## TASK TO CARRY OUT
Every record gets copied exactly, and no picture goes with it.
"""
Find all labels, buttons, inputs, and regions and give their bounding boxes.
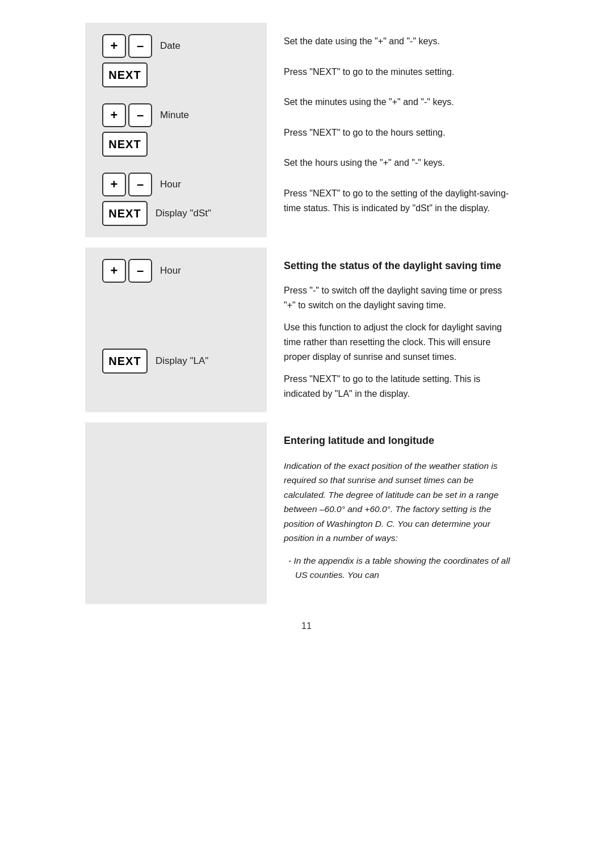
left-panel-2: + – Hour NEXT Display "LA": [85, 248, 267, 412]
dst-para-2: Use this function to adjust the clock fo…: [284, 320, 511, 364]
minute-label: Minute: [160, 110, 189, 121]
lat-lon-left-empty: [85, 422, 267, 604]
minute-desc: Set the minutes using the "+" and "-" ke…: [284, 95, 511, 110]
hour-plus-minus: + –: [102, 173, 152, 196]
top-two-col: + – Date NEXT + – Minute: [85, 23, 528, 237]
page: + – Date NEXT + – Minute: [85, 23, 528, 631]
hour-buttons-row: + – Hour: [102, 173, 250, 196]
minute-group: + – Minute NEXT: [102, 103, 250, 157]
hour-desc: Set the hours using the "+" and "-" keys…: [284, 156, 511, 170]
next-minute-button[interactable]: NEXT: [102, 132, 148, 157]
minus-date-button[interactable]: –: [128, 34, 152, 58]
minus-hour-button[interactable]: –: [128, 173, 152, 196]
next-dst-button[interactable]: NEXT: [102, 349, 148, 374]
minus-dst-button[interactable]: –: [128, 259, 152, 283]
plus-hour-button[interactable]: +: [102, 173, 126, 196]
lat-lon-bullet-text: In the appendix is a table showing the c…: [293, 556, 510, 580]
lat-lon-text-block: Entering latitude and longitude Indicati…: [284, 434, 511, 582]
dst-hour-buttons-row: + – Hour: [102, 259, 250, 283]
next-to-minutes-desc: Press "NEXT" to go to the minutes settin…: [284, 65, 511, 79]
date-label: Date: [160, 40, 180, 52]
dst-two-col: + – Hour NEXT Display "LA" Setting the s…: [85, 248, 528, 412]
dst-display-label: Display "dSt": [156, 208, 211, 219]
dst-spacer: [102, 299, 250, 333]
minus-minute-button[interactable]: –: [128, 103, 152, 127]
minute-buttons-row: + – Minute: [102, 103, 250, 127]
dst-next-la-desc: Press "NEXT" to go to the latitude setti…: [284, 372, 511, 401]
dst-heading: Setting the status of the daylight savin…: [284, 259, 511, 273]
lat-lon-right: Entering latitude and longitude Indicati…: [267, 422, 528, 604]
next-to-hours-desc: Press "NEXT" to go to the hours setting.: [284, 125, 511, 140]
minute-plus-minus: + –: [102, 103, 152, 127]
dst-hour-label: Hour: [160, 265, 181, 276]
left-panel-1: + – Date NEXT + – Minute: [85, 23, 267, 237]
date-desc: Set the date using the "+" and "-" keys.: [284, 34, 511, 49]
next-hour-button[interactable]: NEXT: [102, 201, 148, 226]
la-display-label: Display "LA": [156, 355, 208, 367]
dst-plus-minus: + –: [102, 259, 152, 283]
lat-lon-section: Entering latitude and longitude Indicati…: [85, 422, 528, 604]
lat-lon-bullet: - In the appendix is a table showing the…: [284, 553, 511, 582]
date-group: + – Date NEXT: [102, 34, 250, 87]
date-buttons-row: + – Date: [102, 34, 250, 58]
lat-lon-heading: Entering latitude and longitude: [284, 434, 511, 448]
plus-date-button[interactable]: +: [102, 34, 126, 58]
plus-minute-button[interactable]: +: [102, 103, 126, 127]
hour-group: + – Hour NEXT Display "dSt": [102, 173, 250, 226]
minute-next-row: NEXT: [102, 132, 250, 157]
hour-next-row: NEXT Display "dSt": [102, 201, 250, 226]
dst-text-block: Setting the status of the daylight savin…: [284, 259, 511, 401]
page-number: 11: [85, 621, 528, 631]
hour-label: Hour: [160, 179, 181, 190]
next-date-button[interactable]: NEXT: [102, 62, 148, 87]
date-plus-minus: + –: [102, 34, 152, 58]
right-panel-2: Setting the status of the daylight savin…: [267, 248, 528, 412]
dst-hour-group: + – Hour: [102, 259, 250, 283]
lat-lon-para: Indication of the exact position of the …: [284, 459, 511, 546]
plus-dst-button[interactable]: +: [102, 259, 126, 283]
next-to-dst-desc: Press "NEXT" to go to the setting of the…: [284, 186, 511, 215]
right-panel-1: Set the date using the "+" and "-" keys.…: [267, 23, 528, 237]
dst-next-row: NEXT Display "LA": [102, 349, 250, 374]
dst-para-1: Press "-" to switch off the daylight sav…: [284, 283, 511, 312]
date-next-row: NEXT: [102, 62, 250, 87]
"""
## REPLY
Find all labels, buttons, inputs, and regions and give their bounding boxes.
left-panel-2: + – Hour NEXT Display "LA": [85, 248, 267, 412]
dst-para-2: Use this function to adjust the clock fo…: [284, 320, 511, 364]
minute-label: Minute: [160, 110, 189, 121]
lat-lon-left-empty: [85, 422, 267, 604]
minute-desc: Set the minutes using the "+" and "-" ke…: [284, 95, 511, 110]
hour-plus-minus: + –: [102, 173, 152, 196]
top-two-col: + – Date NEXT + – Minute: [85, 23, 528, 237]
page: + – Date NEXT + – Minute: [85, 23, 528, 631]
hour-buttons-row: + – Hour: [102, 173, 250, 196]
minute-group: + – Minute NEXT: [102, 103, 250, 157]
hour-desc: Set the hours using the "+" and "-" keys…: [284, 156, 511, 170]
next-minute-button[interactable]: NEXT: [102, 132, 148, 157]
minus-date-button[interactable]: –: [128, 34, 152, 58]
minus-hour-button[interactable]: –: [128, 173, 152, 196]
next-dst-button[interactable]: NEXT: [102, 349, 148, 374]
minus-dst-button[interactable]: –: [128, 259, 152, 283]
plus-hour-button[interactable]: +: [102, 173, 126, 196]
lat-lon-bullet-text: In the appendix is a table showing the c…: [293, 556, 510, 580]
lat-lon-text-block: Entering latitude and longitude Indicati…: [284, 434, 511, 582]
dst-hour-buttons-row: + – Hour: [102, 259, 250, 283]
next-to-minutes-desc: Press "NEXT" to go to the minutes settin…: [284, 65, 511, 79]
date-label: Date: [160, 40, 180, 52]
dst-two-col: + – Hour NEXT Display "LA" Setting the s…: [85, 248, 528, 412]
dst-display-label: Display "dSt": [156, 208, 211, 219]
dst-spacer: [102, 299, 250, 333]
minus-minute-button[interactable]: –: [128, 103, 152, 127]
minute-buttons-row: + – Minute: [102, 103, 250, 127]
dst-next-la-desc: Press "NEXT" to go to the latitude setti…: [284, 372, 511, 401]
dst-heading: Setting the status of the daylight savin…: [284, 259, 511, 273]
lat-lon-right: Entering latitude and longitude Indicati…: [267, 422, 528, 604]
next-to-hours-desc: Press "NEXT" to go to the hours setting.: [284, 125, 511, 140]
minute-plus-minus: + –: [102, 103, 152, 127]
dst-hour-label: Hour: [160, 265, 181, 276]
left-panel-1: + – Date NEXT + – Minute: [85, 23, 267, 237]
date-desc: Set the date using the "+" and "-" keys.: [284, 34, 511, 49]
next-hour-button[interactable]: NEXT: [102, 201, 148, 226]
la-display-label: Display "LA": [156, 355, 208, 367]
dst-plus-minus: + –: [102, 259, 152, 283]
lat-lon-section: Entering latitude and longitude Indicati…: [85, 422, 528, 604]
lat-lon-bullet: - In the appendix is a table showing the…: [284, 553, 511, 582]
date-group: + – Date NEXT: [102, 34, 250, 87]
date-buttons-row: + – Date: [102, 34, 250, 58]
lat-lon-heading: Entering latitude and longitude: [284, 434, 511, 448]
plus-date-button[interactable]: +: [102, 34, 126, 58]
plus-minute-button[interactable]: +: [102, 103, 126, 127]
hour-group: + – Hour NEXT Display "dSt": [102, 173, 250, 226]
minute-next-row: NEXT: [102, 132, 250, 157]
hour-next-row: NEXT Display "dSt": [102, 201, 250, 226]
dst-text-block: Setting the status of the daylight savin…: [284, 259, 511, 401]
page-number: 11: [85, 621, 528, 631]
hour-label: Hour: [160, 179, 181, 190]
next-date-button[interactable]: NEXT: [102, 62, 148, 87]
date-plus-minus: + –: [102, 34, 152, 58]
right-panel-2: Setting the status of the daylight savin…: [267, 248, 528, 412]
dst-hour-group: + – Hour: [102, 259, 250, 283]
lat-lon-para: Indication of the exact position of the …: [284, 459, 511, 546]
plus-dst-button[interactable]: +: [102, 259, 126, 283]
next-to-dst-desc: Press "NEXT" to go to the setting of the…: [284, 186, 511, 215]
right-panel-1: Set the date using the "+" and "-" keys.…: [267, 23, 528, 237]
dst-next-row: NEXT Display "LA": [102, 349, 250, 374]
dst-para-1: Press "-" to switch off the daylight sav…: [284, 283, 511, 312]
date-next-row: NEXT: [102, 62, 250, 87]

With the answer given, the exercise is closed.